– Даже не знаю… Но как?
С деловым видом чокаюсь своим бокалом о её бокал.
– Секрет. Нет-нет, не думай, что ты о нём не узнаешь. Просто… Оставим на потом.
А вот Катькин секрет я разгадал. Когда-то, при первой встрече, я ей понравился сразу. Чего тут скрывать! Она мне тоже. И, скорее всего, моя подруга обратилась к программе «Знакомство» – элементарная неуверенность в собственных силах. Программа оценила наши психомодели и выдала линии соприкосновения психотипов. Проще говоря, такому мускулистому самцу, как я, нужна Катька-кокетка с обольстительными формами. И начались короткие шортики, глубокие декольте, татуаж и прочее. В чём ошиблась программа? Просто верить ей надо так же, как астрологическому прогнозу: ну, Луна в Деве, ну, Марс в Водолее – может, они в гости зашли.
Закрытое светлое платье Катерине больше к лицу. Теперь я вижу её настоящую. Эти нежные хрупкие руки с тонкими пальчиками, нежные плечи…
– Что с тобой?
Что-что… Увлёкся и покраснел.
Катя отвернулась – мой румянец, похоже, рассмешил девушку.
– Прости.
– Да ладно. Ты прости. Я… Ты выглядишь… Ну, потрясающе.
– Спасибо, – она тут же изменила тему разговора. – Можно тебя спросить о личном?
Так-так-так. Я не готов, но поздно идти на попятную. Катя мне очень нравится, и я не собираюсь…
– Как мама?
Мама? Ах, мама. Действительно очень личный вопрос и говорить о нём можно лишь с другом или…
Она оценивает замешательство по-своему:
– Извини. Я не имела…
– Тих-тих-тих, – я беру её за пальцы, пытаясь остановить лишние слова. – Всё нормально. Всё в порядке. Мне о ней… Да и об отце всё равно хочется поговорить. И лучше этим человеком будешь ты.

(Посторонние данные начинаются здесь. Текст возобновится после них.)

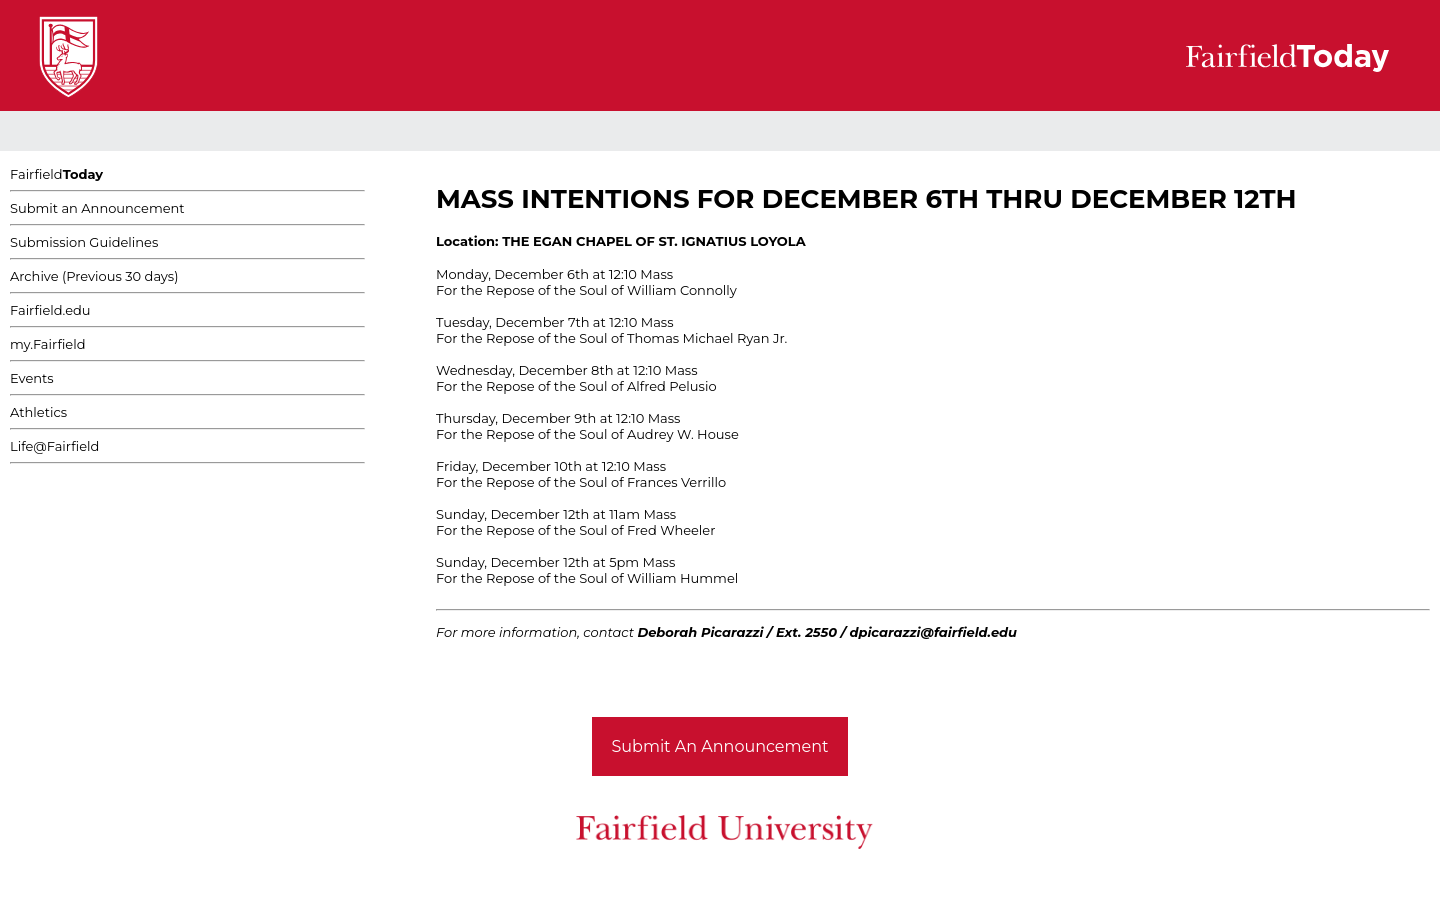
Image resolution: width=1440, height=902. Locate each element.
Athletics (38, 412)
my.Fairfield (48, 344)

Она не отдёрнула руку – они так тонки, эти нежные пальчики…
– Сегодня заметил на мамином лице новые морщинки. Представляешь? Она немножко состарилась. Интересно увидеть отца и дядю Лёшу.
– Они втроём занимаются с тобой?
– Да. Каждый в свой день.
Поджав губки, она убрала руку и огладила плечи, словно почувствовала дуновение ветерка и на мгновение озябла.
– Я бы так не смогла. Наверно, разревелась бы.
– Мне нельзя. Прямой потомок, наследник родительских талантов.
Пока был мал – скрывали, а потом папа с мамой сами всё рассказали об авиакатастрофе. Плакать я себе запретил – хотя очень хотелось. Потом однажды услышал, как бабушка шепнула маме: «Маруся, он быстро взрослеет». И помню грусть в глазах моих любимых женщин.
– Добрый вечер, дорогие друзья! – На сцене возник конферансье, и его восклицание вывело меня из задумчивости.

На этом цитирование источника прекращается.